Gli indagati, in sostanza, nella dichiarazione dei redditi per il 2007 “ponevano in essere una complessa operazione di finanza strutturata all’unico scopo di consentire alla consolidata Ilva Spa l’abbattimento del reddito, mediante l’utilizzazione di elementi passivi fittizi per 158 milioni di euro e conseguentemente per la consolidante Riva Fire Spa, una pari riduzione della base imponibile per un’evasione di imposta Ires pari a 52,4 milioni di euro”, si leggeva nel capo di imputazione. Ieri la prima sezione penale non ha fatto altro che accogliere la richiesta del pm Stefano Civardi formulata proprio alla luce delle modifiche apportate dalla riforma fiscale alla legge 74 del 2000: gli imputati hanno pagato le sanzioni amministrative (per Emilio Riva il reato si è estinto con la sua morte).

Cos’è successo? Il primo decreto fiscale ha depenalizzato l’abuso del diritto, mentre il secondo (che ha riformato i reati tributari) ha chiarito che questo non può essere associato alla frode prevista dall’art. 3 della legge del 74 del 2000. In esso sono state ricomprese le “operazioni simulate oggettivamente o soggettivamente” (art. 1), che però non integrano quelle previste dall’abuso d’ufficio. E per quest’ultimo restano solo le sanzioni amministrative. “Il fatto non è più previsto dalla legge come reato” è infatti la formula scritta nel dispositivo con cui al Tribunale di Milano si è chiuso il processo.

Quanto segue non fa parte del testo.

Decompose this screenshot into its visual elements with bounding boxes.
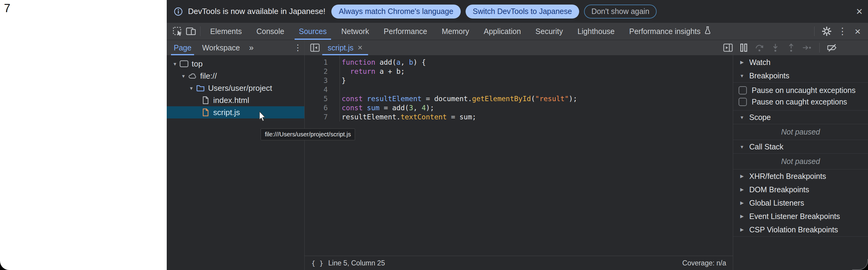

Nel febbraio scorso, il pm Francesco Greco, capo del pool reati finanziari della Procura di Milano si era detto preoccupato in relazione ai decreti fiscali per “il contrasto che si potrebbe creare tra frode fiscale e abuso del diritto, perché io non ho mai visto un caso di abuso del diritto che non fosse fraudolento”. Il contrasto è stato sanato così. Nell’aprile scorso, Confindustria ha esultato per il varo del decreto sull’abuso del diritto da parte del Consiglio dei ministri: “Finalmente l’Italia si dota di una norma generale anti-elusiva come richiedevamo da tempo”.